Both the recommendation to stop reporting cumulative data and to exempt test results of vendor staff from public disclosure appear to have been adopted.

That changeover in reporting apparently occurred sometime in late June, apparently just about the time the emails referred to above were being sent.

  • An email, dated June 10, in which Sawhney stated:

I would like to clear up for each agency what data we want them to continue to report to us, what they should be collecting internally but do not need to report up, and which reports they can stop completing altogether. (my emphasis)

  • A June 10 email in response to Sawhney in which Martha Farlow, ACO Policy and Contracts senior manager at MassHealth, wrote:

I have also gotten questions about whether agencies need to continue the “congregate care” report (I believe the one Joan Clowes was compiling). I think that could be sunsetted.

As noted, Governor Baker signed legislation into law on June 8 that would add requirements for reporting COVID data in congregate care facilities, although DDS group homes are not included in those requirements.

  • A June 11 email In response to Farlow’s email, in which Catherine Mick, EOHHS undersecretary for human services, wrote:

In lieu of the congregate care reporting, could we ask each agency to just submit agenda topics for cross discussion?

  • A June 11 email, in response to Mick, in which Sawhney stated:

I think as long as they’re still reporting the qualitative information, they don’t need to report the congregate care quantitative information through this report any more.

  • The same June 13 email in which Sawhney stated that, “Agencies do not submit daily tracker to EOHHS going forward.” (emphasis in the original).

In my query on August 3 to Sudders, I also asked what the purpose is of moving away from reporting cumulative data and why the administration would not continue to present cumulative data in addition to current data.

How, I also asked, can epidemiologists draw conclusions about the progress of the state’s response to the pandemic without cumulative data?

Also, why would reporting on congregate care data need to be eliminated or sunsetted? And why is data on staff working in corporate provider or vendor-run group homes not reported?

DDS data is different from EOHHS State Facility Weekly Reports

As a result of reporting changes made and differing reporting policies within the administration, the data we have gotten as a result of direct requests to DDS is different and, in many cases, not comparable to the data provided in the EOHHS Weekly State Facility Reports.

For instance, the latest EOHHS Weekly State Facility Report, as of July 28, lists a total of 10 “current (COVID-19) positive client cases” in all DDS-funded group homes, and a total of 1,355 “current clients recovered.” It also lists zero deaths in the past seven days.

However, data provided by DDS as of the same date, July 28, lists a cumulative total of 1,606 group home residents as having tested positive for COVID-19. There is no clear way to compare the cumulative total of the 1,606 positive-testing clients in the DDS data with the 1,355 “recovered” and 10 currently positive clients in the EOHHS data.

Also, the DDS data notes that a cumulative total of 1,864 state and provider staff have tested positive in DDS-funded group homes as of July 28, and that there have been a total of 104 COVID-related deaths in the DDS system.

The EOHHS data, as noted, does not report the cumulative total of deaths or the number of positive-testing staff in provider-run DDS group homes.
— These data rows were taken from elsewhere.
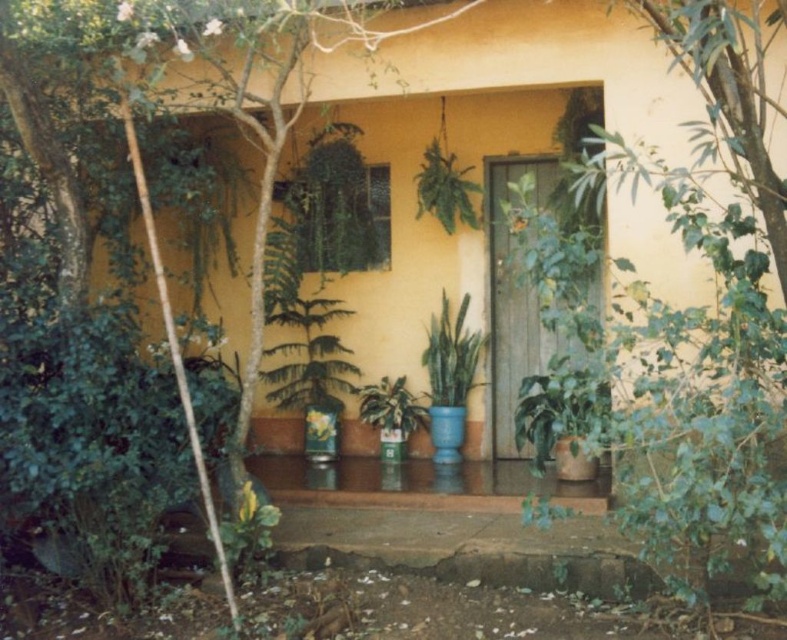 You are standing on the porch and want to move the green leafy tree at center and the green leafy plant at center to make space for a new bench. Which object should you move first if you want to start with the bigger one?

You should move the green leafy tree at center first because it is larger in size than the green leafy plant at center.

You are standing on the porch and want to place a new small statue between the green leafy tree at center and the green leafy plant at center. Which one should you move to make space?

You should move the green leafy tree at center because it is much taller than the green leafy plant at center, so moving the taller one might provide more space.

You are standing on the porch of the house and want to place a new potted plant between the two points marked as point (682, 451) and point (425, 193). Which point should you stand closer to ensure the plant is nearer to the viewer?

You should stand closer to point (682, 451) because it is closer to the viewer than point (425, 193) according to the spatial description provided. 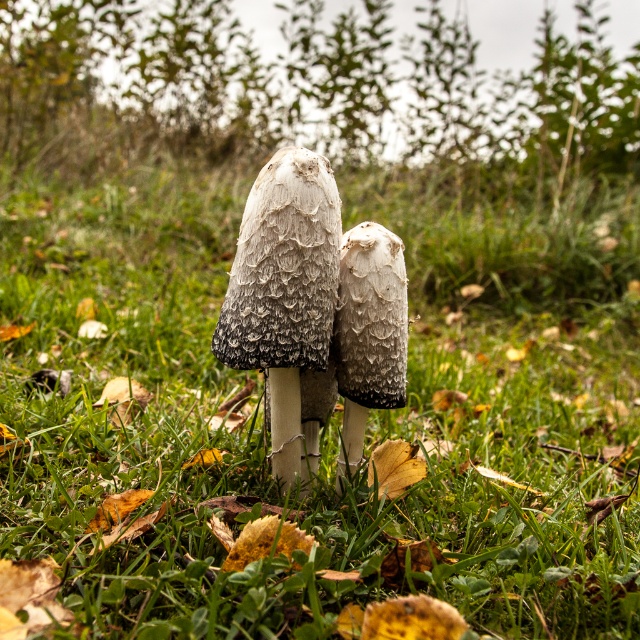 You are a photographer trying to capture both points in the image. Which point, point (324,180) or point (346,396), is closer to your camera lens?

Point (324,180) is closer to the camera lens than point (346,396).

Based on the photo, you are a mycologist examining a closeup of two mushrooms in a grassy area. You notice a point marked at coordinates (285, 298). Which mushroom does this point correspond to?

The point at coordinates (285, 298) corresponds to the fuzzy white mushroom at center.

You are a gardener who wants to plant a new flower between the fuzzy white mushroom at center and the fuzzy gray mushroom at center. The flower requires a minimum of 6 inches of space to grow properly. Based on the image, do you think there is enough space between the two mushrooms to plant the flower?

The distance between the fuzzy white mushroom at center and the fuzzy gray mushroom at center is 5.18 inches, which is less than the required 6 inches. Therefore, there is not enough space to plant the flower between them. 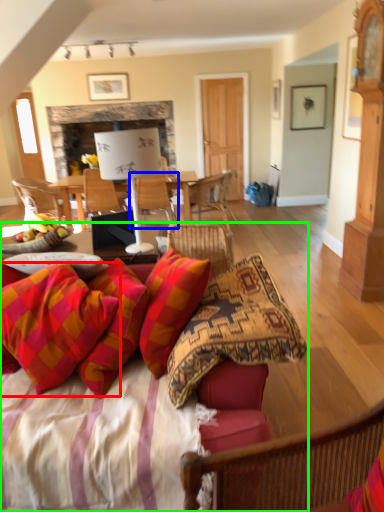 Question: Which is nearer to the pillow (highlighted by a red box)? chair (highlighted by a blue box) or studio couch (highlighted by a green box).

Choices:
 (A) chair
 (B) studio couch

Answer: (B) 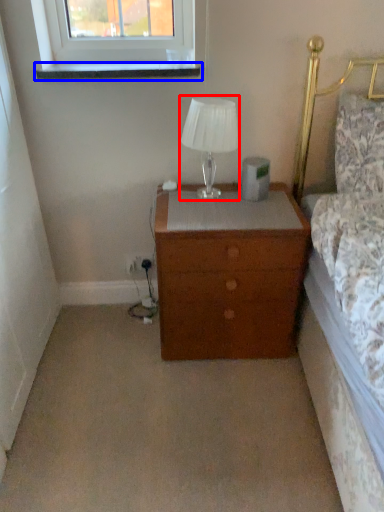 Question: Which object appears farthest to the camera in this image, table lamp (highlighted by a red box) or window sill (highlighted by a blue box)?

Choices:
 (A) table lamp
 (B) window sill

Answer: (B) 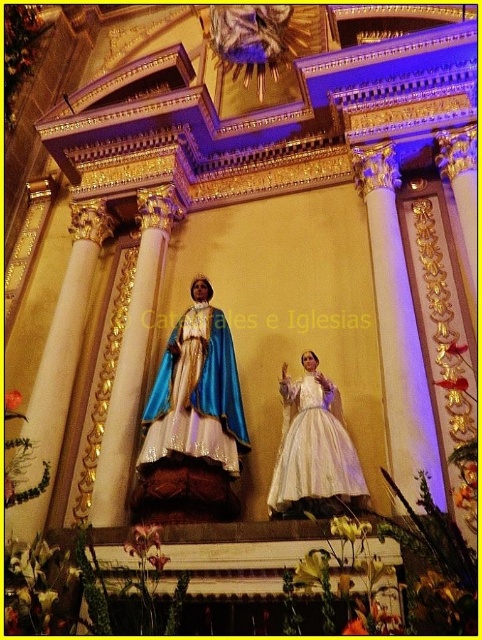 Question: Can you confirm if blue satin dress at center is thinner than white satin dress at center?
The July 28 EOHHS Weekly State Facility Report states only that less than five staff are currently positive in state-run group homes.

We suggest that people to call their legislators and urge them to push for better public reporting of COVID-related data in the DDS system. You can refer to our blog post here at cofarblog.com. You can find your local legislators at this site.

For too long, DDS clients have been treated as an afterthought in the administration’s response to the COVID pandemic.